The County is making plans to develop a solid waste transfer station and recycling center possibly within the next year which may be located in the Smithville Industrial Development Park on East Broad Street.
Nothing definite has yet been decided but the Smithville Industrial Development Board and possibly other city officials are expected to be consulted and asked to give approval for such a move.
County Mayor Mike Foster, during the county commission meeting Monday night, said preliminary plans have already been prepared. “We have a set of very early plans but we’re continuing to do some work on them. We’ll be getting with Jimmy (Mayor Poss), the aldermen, and the Industrial Development Board to talk more about that. All of you on the (county) commission know that we have been working toward this end probably for the last eight or nine years. We have accumulated and allowed to build a fund balance that will be able to build (fund) that (Transfer Station) and a Class III/IV cell and to close most of the (existing) Class I landfill where it is now when its full,” said Foster.
Foster said the county could still maintain a class III/IV cell because it is not subject to as many environmental regulations as a Class I cell and it would be mainly for disposal of construction materials. “We plan to go to a Class III/IV cell which is non-household garbage, which could be for construction materials and that kind of thing in the area where we are now (existing landfill location). But we would have a transfer station for household garbage (possibly at Smithville Industrial Park),” he said.
Under a transfer station operation, household garbage would continue to be collected at local convenience centers across the county, then loaded onto trucks and brought to the transfer station, where the garbage would be separated from recyclables and then loaded onto semi trucks and transferred to a landfill site in another county. DeKalb would contract for the garbage to be hauled out of county and for the disposal of it at a certain price per ton. The recyclables would be baled and sold.

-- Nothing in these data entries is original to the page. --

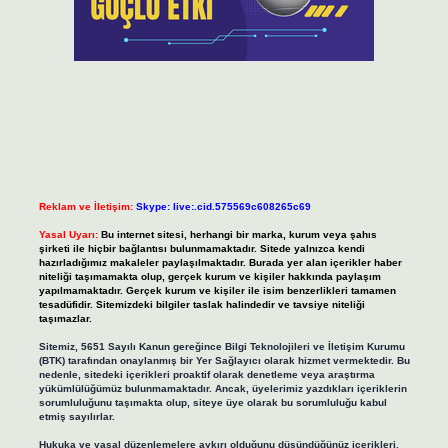
Reklam ve İletişim:
Skype: live:.cid.575569c608265c69
Yasal Uyarı:
Bu internet sitesi, herhangi bir marka, kurum veya şahıs
şirketi ile hiçbir bağlantısı bulunmamaktadır. Sitede yalnızca kendi
hazırladığımız makaleler paylaşılmaktadır. Burada yer alan içerikler haber
niteliği taşımamakta olup, gerçek kurum ve kişiler hakkında paylaşım
yapılmamaktadır. Gerçek kurum ve kişiler ile isim benzerlikleri tamamen
tesadüfidir. Sitemizdeki bilgiler taslak halindedir ve tavsiye niteliği
taşımazlar.
Sitemiz, 5651 Sayılı Kanun gereğince Bilgi Teknolojileri ve İletişim Kurumu
(BTK) tarafından onaylanmış bir Yer Sağlayıcı olarak hizmet vermektedir. Bu
nedenle, sitedeki içerikleri proaktif olarak denetleme veya araştırma
yükümlülüğümüz bulunmamaktadır. Ancak, üyelerimiz yazdıkları içeriklerin
sorumluluğunu taşımakta olup, siteye üye olarak bu sorumluluğu kabul
etmiş sayılırlar.
Hukuka ve yasal düzenlemelere aykırı olduğunu düşündüğünüz içerikleri,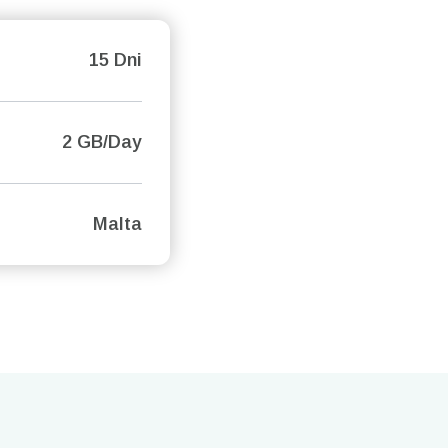
15 Dni
2 GB/Day
Malta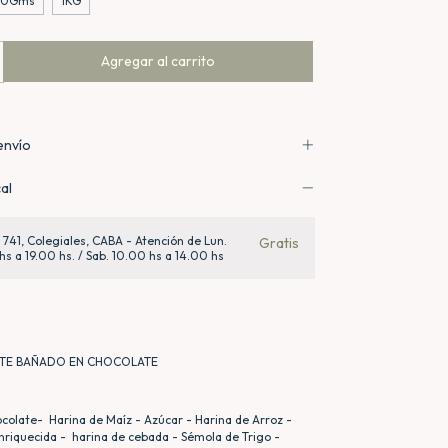
00Gms
1KG
envío
al
a 741, Colegiales, CABA - Atención de Lun.
Gratis
hs a 19.00 hs. / Sab. 10.00 hs a 14.00 hs
TE BAÑADO EN CHOCOLATE
colate- Harina de Maíz - Azúcar - Harina de Arroz -
nriquecida - harina de cebada - Sémola de Trigo -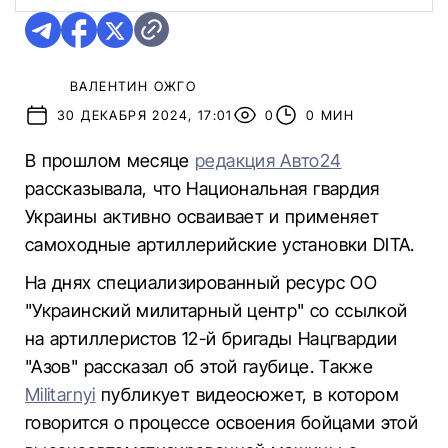
ВАЛЕНТИН ОЖГО
30 ДЕКАБРЯ 2024, 17:01
0
0 МИН
В прошлом месяце
редакция Авто24
рассказывала, что Национальная гвардия
Украины активно осваивает и применяет
самоходные артиллерийские установки DITA.
На днях специализированный ресурс ОО
"Украинский милитарный центр" со ссылкой
на артиллеристов 12-й бригады Нацгвардии
"Азов" рассказал об этой гаубице. Также
Militarnyi
публикует видеосюжет, в котором
говорится о процессе освоения бойцами этой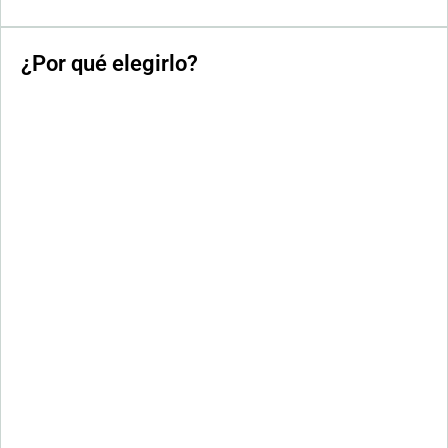
¿Por qué elegirlo?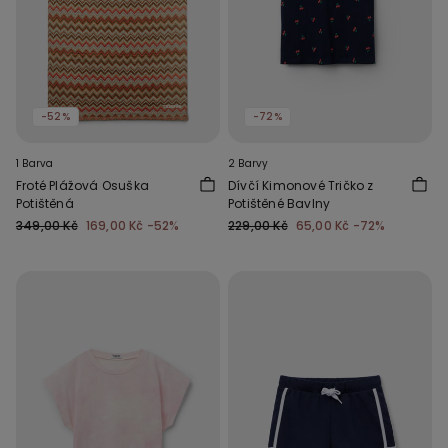
-52%
-72%
1 Barva
2 Barvy
Froté Plážová Osuška
Dívčí Kimonové Tričko z
Potištěná
Potištěné Bavlny
349,00 Kč
169,00 Kč
-52%
229,00 Kč
65,00 Kč
-72%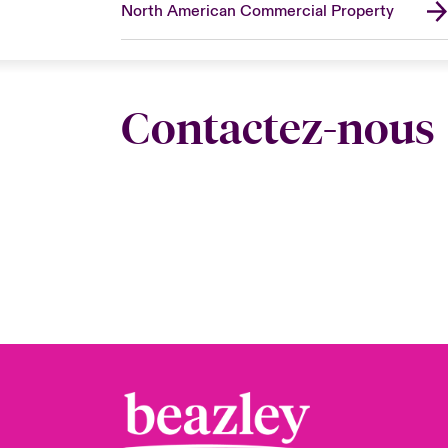
North American Commercial Property
Contactez-nous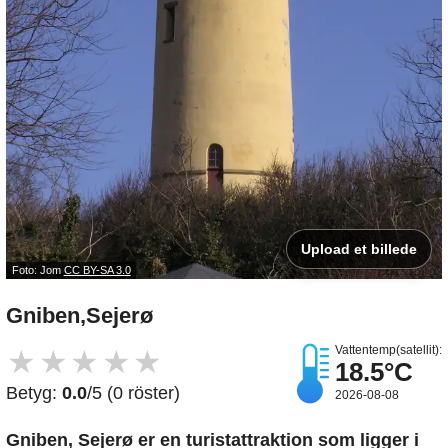
Upload et billede
Foto: Jom
CC BY-SA 3.0
Gniben,Sejerø
Vattentemp(satellit):
★
★
★
★
★
18.5°C
Betyg:
0.0
/5 (0 röster)
2026-08-08
Gniben, Sejerø er en turistattraktion som ligger i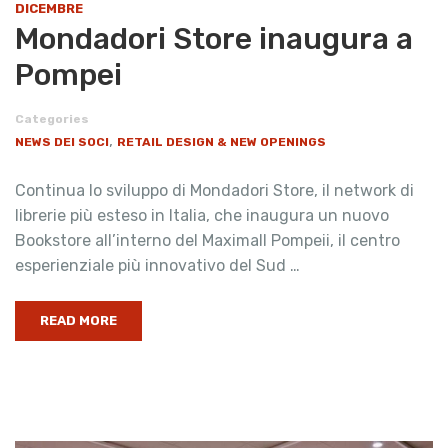
DICEMBRE
Mondadori Store inaugura a
Pompei
Categories
,
NEWS DEI SOCI
RETAIL DESIGN & NEW OPENINGS
Continua lo sviluppo di Mondadori Store, il network di
librerie più esteso in Italia, che inaugura un nuovo
Bookstore all’interno del Maximall Pompeii, il centro
esperienziale più innovativo del Sud …
READ MORE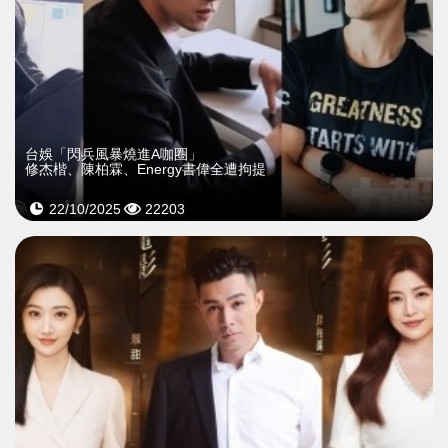
台娛「閃兵風暴燒進A咖圈」
修杰楷、陳柏霖、Energy書偉全遭拘提
22/10/2025
22203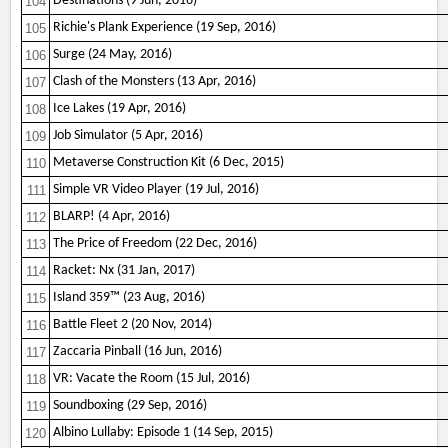
Destinations (9 Jun, 2016)
104
Richie's Plank Experience (19 Sep, 2016)
105
Surge (24 May, 2016)
106
Clash of the Monsters (13 Apr, 2016)
107
Ice Lakes (19 Apr, 2016)
108
Job Simulator (5 Apr, 2016)
109
Metaverse Construction Kit (6 Dec, 2015)
110
Simple VR Video Player (19 Jul, 2016)
111
BLARP! (4 Apr, 2016)
112
The Price of Freedom (22 Dec, 2016)
113
Racket: Nx (31 Jan, 2017)
114
Island 359™ (23 Aug, 2016)
115
Battle Fleet 2 (20 Nov, 2014)
116
Zaccaria Pinball (16 Jun, 2016)
117
VR: Vacate the Room (15 Jul, 2016)
118
Soundboxing (29 Sep, 2016)
119
Albino Lullaby: Episode 1 (14 Sep, 2015)
120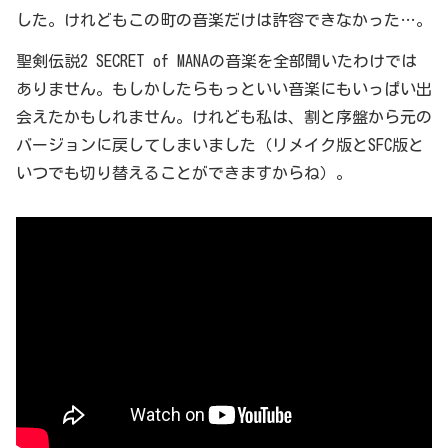
した。けれどもこの町の音楽だけは許容できなかった…。
聖剣伝説2 SECRET of MANAの音楽を全部聞いたわけでは
ありません。もしかしたらもっといい音楽にもいっぱい出
会えたかもしれません。けれども私は、割と序盤から元の
バージョンに戻してしまいました（リメイク版とSFC版と
いつでも切り替えることができますからね）。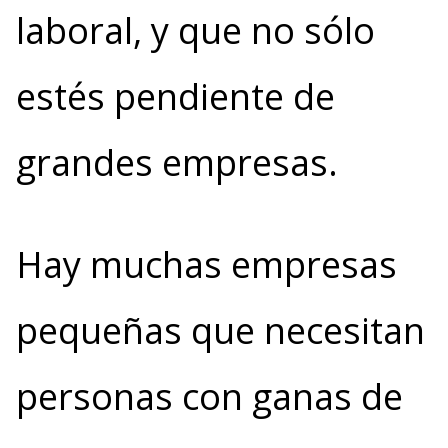
laboral, y que no sólo
estés pendiente de
grandes empresas.
Hay muchas empresas
pequeñas que necesitan
personas con ganas de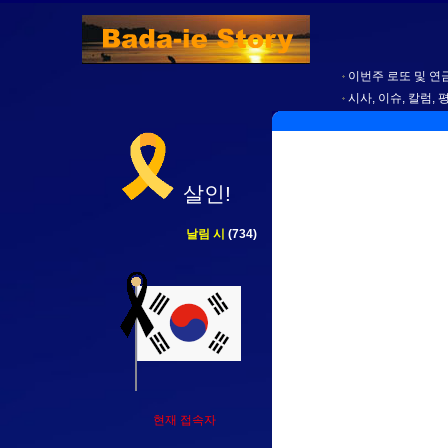
이번주 로또 및 연금
시사, 이슈, 칼럼, 
살인!
날림 시
(734)
현재 접속자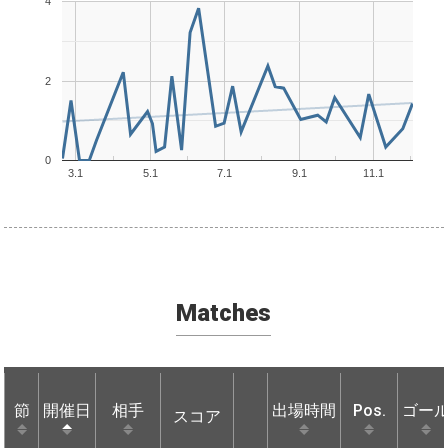
4
2
0
3.1
5.1
7.1
9.1
11.1
Matches
節
節
開催日
開催日
相手
相手
出場時間
Pos.
ゴー
スコア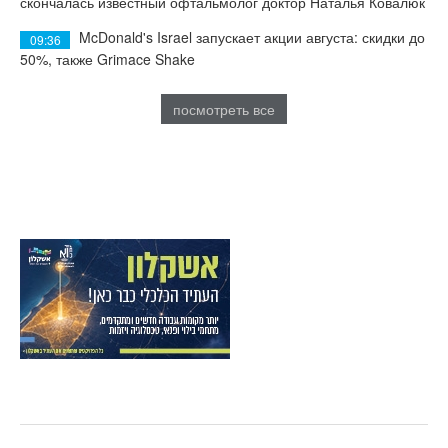
скончалась известный офтальмолог доктор Наталья Ковалюк
McDonald's Israel запускает акции августа: скидки до
09:36
50%, также Grimace Shake
посмотреть все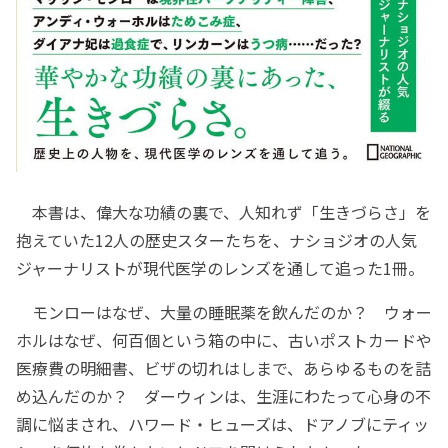
本書は、偉大な功績の裏で、人知れず「生きづらさ」を
抱えていた12人の歴史スターたちを、ナショジオの人気
ジャーナリストが現代医学のレンズを通して追った1冊。
モンローはなぜ、大量の睡眠薬を飲んだのか？ ウォー
ホルはなぜ、何百個という箱の中に、古いポストカードや
医療費の明細書、ビザの切れはしまで、あらゆるものを詰
め込んだのか？ ダーウィンは、生涯にわたって心身の不
調に悩まされ、ハワード・ヒューズは、ドアノブにティッ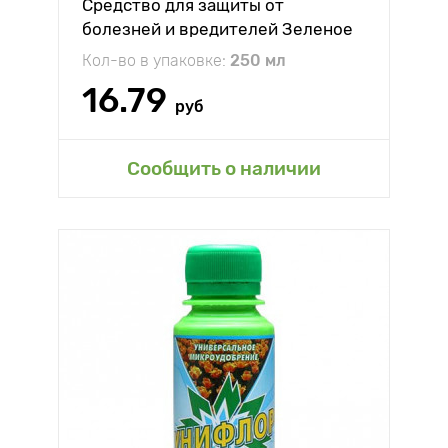
Средство для защиты от
болезней и вредителей Зеленое
мыло
Кол-во в упаковке:
250 мл
16.79
руб
Сообщить о наличии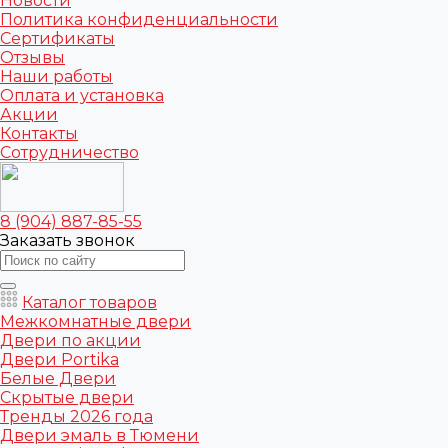
Новости
Политика конфиденциальности
Сертификаты
Отзывы
Наши работы
Оплата и установка
Акции
Контакты
Сотрудничество
8 (904) 887-85-55
Заказать звонок
Каталог товаров
Межкомнатные двери
Двери по акции
Двери Portika
Белые Двери
Скрытые двери
Тренды 2026 года
Двери эмаль в Тюмени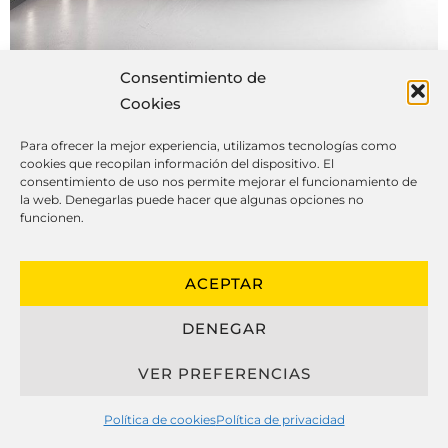
Consentimiento de
Cookies
Para ofrecer la mejor experiencia, utilizamos tecnologías como
cookies que recopilan información del dispositivo. El
consentimiento de uso nos permite mejorar el funcionamiento de
la web. Denegarlas puede hacer que algunas opciones no
Las claves que hay que conocer de
funcionen.
las cocinas a medida
ACEPTAR
DENEGAR
El diseño moderno de cocinas a
medida ha cambiado de manera
VER PREFERENCIAS
notable, integrando belleza,
funcionalidad y longevidad para crear
Política de cookies
Política de privacidad
espacios únicos que se ajustan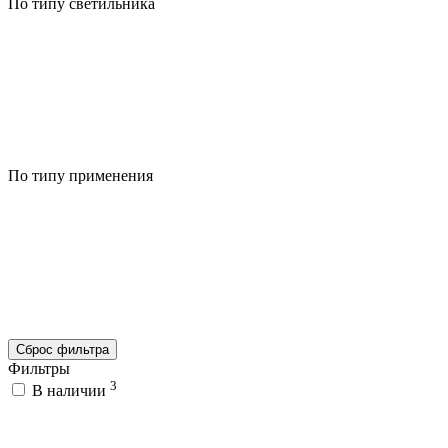
По типу светильника
По типу применения
Сброс фильтра
Фильтры
3
В наличии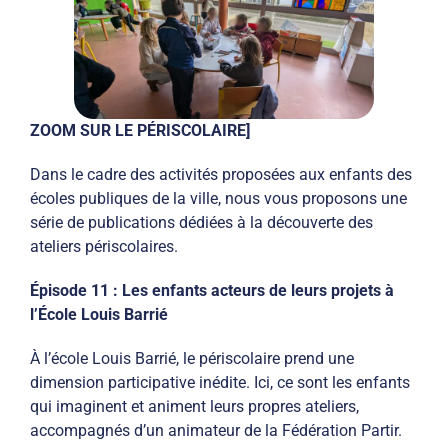
ZOOM SUR LE PÉRISCOLAIRE]
Dans le cadre des activités proposées aux enfants des
écoles publiques de la ville, nous vous proposons une
série de publications dédiées à la découverte des
ateliers périscolaires.
Épisode 11 : Les enfants acteurs de leurs projets à
l’École Louis Barrié
À l’école Louis Barrié, le périscolaire prend une
dimension participative inédite. Ici, ce sont les enfants
qui imaginent et animent leurs propres ateliers,
accompagnés d’un animateur de la Fédération Partir.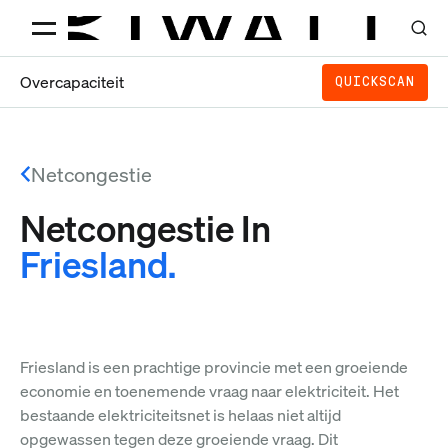
Overcapaciteit
QUICKSCAN
Netcongestie
Netcongestie In
Friesland.
Friesland is een prachtige provincie met een groeiende
economie en toenemende vraag naar elektriciteit. Het
bestaande elektriciteitsnet is helaas niet altijd
opgewassen tegen deze groeiende vraag. Dit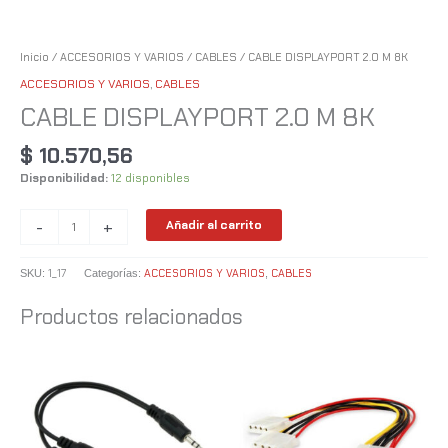
Inicio
/
ACCESORIOS Y VARIOS
/
CABLES
/ CABLE DISPLAYPORT 2.0 M 8K
ACCESORIOS Y VARIOS
,
CABLES
CABLE DISPLAYPORT 2.0 M 8K
$
10.570,56
Disponibilidad:
12 disponibles
-
+
Añadir al carrito
1_17
ACCESORIOS Y VARIOS
CABLES
SKU:
Categorías:
,
Productos relacionados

According to Foster, DeKalb County would have fewer environmental worries about solid waste and could enhance its recycling capaibilities if it had its own transfer station. “It would be brought in and loaded on a truck and carried to whoever gets the lowest bid for taking the garbage. Right now, it looks like it would be Smith County or down at Murfreesboro. We would avoid much of the environmental liability and in conjunction with that have a recycling center where we could really enhance our ability to transfer and recycle primarily cardboard paper and plastics,” said Foster.
Convenience sites would still be required throughout the county and residents could continue to bring their household garbage there or directly to the transfer station.